TASK MATERIAL ->
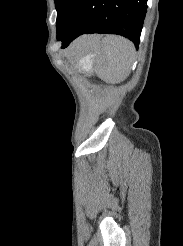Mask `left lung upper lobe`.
<instances>
[{
  "label": "left lung upper lobe",
  "mask_w": 183,
  "mask_h": 246,
  "mask_svg": "<svg viewBox=\"0 0 183 246\" xmlns=\"http://www.w3.org/2000/svg\"><path fill=\"white\" fill-rule=\"evenodd\" d=\"M54 1L57 10L56 27L58 32L64 20L66 19L75 0H54Z\"/></svg>",
  "instance_id": "1"
}]
</instances>
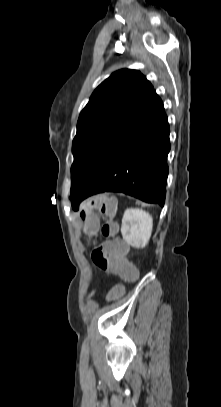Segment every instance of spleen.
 I'll return each mask as SVG.
<instances>
[{
    "label": "spleen",
    "instance_id": "1",
    "mask_svg": "<svg viewBox=\"0 0 221 407\" xmlns=\"http://www.w3.org/2000/svg\"><path fill=\"white\" fill-rule=\"evenodd\" d=\"M153 229L152 216L139 208L125 210L122 218L121 233L123 239L135 248L145 247Z\"/></svg>",
    "mask_w": 221,
    "mask_h": 407
}]
</instances>
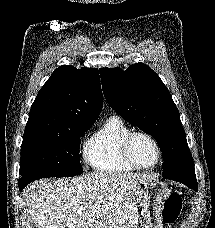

TASK DIRECTIONS ->
Without including any picture, set down every line above exactly as it stands.

WRITTEN SOLUTION ->
Mask `left lung upper lobe`.
<instances>
[{
  "label": "left lung upper lobe",
  "mask_w": 183,
  "mask_h": 246,
  "mask_svg": "<svg viewBox=\"0 0 183 246\" xmlns=\"http://www.w3.org/2000/svg\"><path fill=\"white\" fill-rule=\"evenodd\" d=\"M54 1L57 10L56 27L58 32L64 20L66 19L75 0H54Z\"/></svg>",
  "instance_id": "1"
}]
</instances>
Segment every instance of spleen.
 I'll return each mask as SVG.
<instances>
[{
    "label": "spleen",
    "instance_id": "1",
    "mask_svg": "<svg viewBox=\"0 0 221 407\" xmlns=\"http://www.w3.org/2000/svg\"><path fill=\"white\" fill-rule=\"evenodd\" d=\"M153 229L152 216L139 208L125 210L122 218L121 233L123 239L135 248L145 247Z\"/></svg>",
    "mask_w": 221,
    "mask_h": 407
}]
</instances>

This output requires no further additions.